Le libertaire - Décembre 1936.
 
 

On connaît les faits : Companys qui avait été prié par la CNT, l'UGT, la FAI et le PSUC d'aller au peuple parisien, n'a pu remplir sa mission, le gouvernement français de front populaire s'y étant opposé. Je tiens à faire ici une relation de tous les incidents se rapportant à l'organisation de notre dernier meeting du Vel d'Hiv' de façon que ni M. Blum ni ses sous-ordres n'aient la possibilité d'atténuer par des mensonges l'odieux de leur attitude. J'avais pensé que la venue de Companys à Paris, dans les conditions projetées, devait revêtir, une extrême importance, tant au point de vue populaire que diplomatique et que le criminel blocus des "pacifistes" à l'eau de rose ne survivrait peut-être pas aux effets de notre manifestation. Je persiste à croire que mes prévisions n'étaient pas absurdes et les commentaires faits autour de notre meeting — pourtant sabotés du fait de l'absence de Companys — le démontrent abondamment.
Je suis contre la guerre, je l'ai prouvé déjà et à l'occasion, je le prouverai encore.
Mais je suis aussi contre le blocus qui étouffe une révolution et fait massacré la fleur d'une nation par toute la canaille internationale. Je ne veux pas sauver les "maroquins" des ministres de Front Populaire en trahissant les intérêts des travailleurs espagnols, en manquant à ce premier devoir de l'internationale anarchiste qui nous commande de voler au secours des anarchistes espagnols dont le nombre, la force, la vaillance dans le combat, la sagesse dans l'administration économique, imposent au monde entier au moins le respect quand ce n'est pas l'enthousiasme.
Je suis contre la guerre, mais je veux pas qu'avec la peur de la guerre on nous maintienne dans l'inaction la plus pernicieuse et que l'on nous interdise de prendre part à la lutte qui se déroule à nos côtés, là au delà des Pyrénées. Que crève le gouvernement Blum, je m'en fous ! mais que vivent nos camarades espagnols, qu'ils vivent intensément ! C'est dans cet état d'esprit que, mandaté par le Comité Espagne Libre, j'ai organisé la manifestation du 6 décembre. Cela ne veut pas dire que j'aie agi imprudemment, ni que je n'aie pas pris toutes les précautions pour éviter les écueils qui pouvaient barrer la route de Paris.

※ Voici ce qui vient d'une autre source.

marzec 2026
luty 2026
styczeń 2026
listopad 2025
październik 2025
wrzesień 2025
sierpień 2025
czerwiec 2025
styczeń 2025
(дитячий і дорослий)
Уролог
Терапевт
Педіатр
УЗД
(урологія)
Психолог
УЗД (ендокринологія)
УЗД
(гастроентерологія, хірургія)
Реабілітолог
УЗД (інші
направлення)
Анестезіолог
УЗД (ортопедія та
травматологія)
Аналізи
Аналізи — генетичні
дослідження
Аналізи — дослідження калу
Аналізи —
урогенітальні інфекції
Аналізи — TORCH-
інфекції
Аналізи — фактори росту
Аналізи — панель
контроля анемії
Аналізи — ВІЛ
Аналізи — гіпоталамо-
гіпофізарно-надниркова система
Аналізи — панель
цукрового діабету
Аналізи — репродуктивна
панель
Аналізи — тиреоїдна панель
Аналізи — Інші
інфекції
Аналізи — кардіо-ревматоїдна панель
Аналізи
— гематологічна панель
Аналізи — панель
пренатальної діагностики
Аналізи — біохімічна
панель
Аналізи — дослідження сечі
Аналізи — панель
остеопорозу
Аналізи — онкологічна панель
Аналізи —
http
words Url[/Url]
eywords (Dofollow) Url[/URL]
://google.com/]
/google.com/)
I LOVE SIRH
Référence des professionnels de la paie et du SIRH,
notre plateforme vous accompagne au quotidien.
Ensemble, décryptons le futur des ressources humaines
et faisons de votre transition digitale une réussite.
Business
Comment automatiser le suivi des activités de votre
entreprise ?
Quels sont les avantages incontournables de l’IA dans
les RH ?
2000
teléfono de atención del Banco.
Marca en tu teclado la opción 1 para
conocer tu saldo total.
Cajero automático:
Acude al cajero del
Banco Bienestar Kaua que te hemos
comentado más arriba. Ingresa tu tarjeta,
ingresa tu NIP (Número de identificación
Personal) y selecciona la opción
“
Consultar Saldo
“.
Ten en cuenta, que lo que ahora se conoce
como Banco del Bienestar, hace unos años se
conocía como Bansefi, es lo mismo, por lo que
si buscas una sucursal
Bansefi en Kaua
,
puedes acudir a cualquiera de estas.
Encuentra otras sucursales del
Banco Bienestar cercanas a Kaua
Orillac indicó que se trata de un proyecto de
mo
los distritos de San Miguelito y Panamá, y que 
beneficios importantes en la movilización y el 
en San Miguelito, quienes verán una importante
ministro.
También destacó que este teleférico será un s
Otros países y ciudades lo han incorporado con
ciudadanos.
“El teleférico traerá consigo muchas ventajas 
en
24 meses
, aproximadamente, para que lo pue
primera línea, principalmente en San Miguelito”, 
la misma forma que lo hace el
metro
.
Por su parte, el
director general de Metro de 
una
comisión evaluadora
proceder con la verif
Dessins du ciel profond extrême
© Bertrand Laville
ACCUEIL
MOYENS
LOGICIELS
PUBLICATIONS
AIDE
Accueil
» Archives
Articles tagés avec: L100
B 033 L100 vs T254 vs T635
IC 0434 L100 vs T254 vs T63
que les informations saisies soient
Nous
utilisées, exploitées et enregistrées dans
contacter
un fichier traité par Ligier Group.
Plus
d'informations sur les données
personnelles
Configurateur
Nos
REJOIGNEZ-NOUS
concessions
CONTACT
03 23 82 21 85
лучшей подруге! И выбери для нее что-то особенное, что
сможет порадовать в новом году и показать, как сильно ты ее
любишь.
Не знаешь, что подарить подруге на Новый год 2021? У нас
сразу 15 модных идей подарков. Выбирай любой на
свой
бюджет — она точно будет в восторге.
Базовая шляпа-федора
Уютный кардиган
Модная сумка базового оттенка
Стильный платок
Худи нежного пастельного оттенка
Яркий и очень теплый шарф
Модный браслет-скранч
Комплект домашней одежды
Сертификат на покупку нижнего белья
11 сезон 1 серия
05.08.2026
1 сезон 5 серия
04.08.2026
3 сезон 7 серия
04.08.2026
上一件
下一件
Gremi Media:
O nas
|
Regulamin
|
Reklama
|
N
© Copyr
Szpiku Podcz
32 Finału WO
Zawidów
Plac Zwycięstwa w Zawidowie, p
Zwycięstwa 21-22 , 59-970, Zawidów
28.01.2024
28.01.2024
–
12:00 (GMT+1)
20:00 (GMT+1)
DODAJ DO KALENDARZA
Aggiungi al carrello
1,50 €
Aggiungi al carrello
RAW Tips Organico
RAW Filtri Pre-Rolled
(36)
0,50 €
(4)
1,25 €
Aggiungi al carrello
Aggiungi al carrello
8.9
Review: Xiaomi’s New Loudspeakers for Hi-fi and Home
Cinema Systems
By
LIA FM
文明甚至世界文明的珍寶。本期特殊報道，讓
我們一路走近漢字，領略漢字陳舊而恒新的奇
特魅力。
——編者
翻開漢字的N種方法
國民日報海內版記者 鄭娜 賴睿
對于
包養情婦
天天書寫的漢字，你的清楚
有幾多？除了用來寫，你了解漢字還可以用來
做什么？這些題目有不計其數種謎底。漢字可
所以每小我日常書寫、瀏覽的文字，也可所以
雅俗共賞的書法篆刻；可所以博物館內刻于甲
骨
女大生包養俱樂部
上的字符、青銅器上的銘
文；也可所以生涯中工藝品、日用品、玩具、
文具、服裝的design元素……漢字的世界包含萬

On va en juger. J'ai, plus de quinze jours avant le meeting, avisé de sa tenue et de son déroulement, le parti Socialiste, le parti communiste, toutes les personnalités (et bien d'autres) que j'ai prises comme orateurs, personne ne m'a fait la moindre objection, personne ne m'a indiqué que la participation de Companys impliquait des inconvénients. Dix jours avant le 6 décembre, des journaux ont annoncé, certains en première page, notre meeting sans que le gouvernement opère la moindre réaction. Il connaissait pourtant les organisateurs du meeting puisque au moment de la préparation de celui d'Octobre, il les avait appelés à la présidence du conseil pour leur demander d'abandonner leur projet d'alors. Je me décidai donc à aller à Barcelone prévenir le président Companys que la route de Paris était libre. Avant j'obtins que l'ambassadeur d'Espagne à Paris, me reçoive. J'exposai à celui-ci le sens de la manifestation du 6 décembre. Voulez-vous, lui dis-je encore écrire au président du conseil de France et à son ministre des affaires étrangères afin de leur demander une audience pour M. Companys quand il sera à Paris ? L'ambassadeur m'affirma qu'il le ferait. Pouvais-je avec plus de précautions, préparer la venue en France du Président Companys ? Pouvais-je, puisque la manifestation était dirigée contre le blocus, contre la politique criminelle du gouvernement Blum, pouvais-je demander à ce dernier de la prendre sous son égide ?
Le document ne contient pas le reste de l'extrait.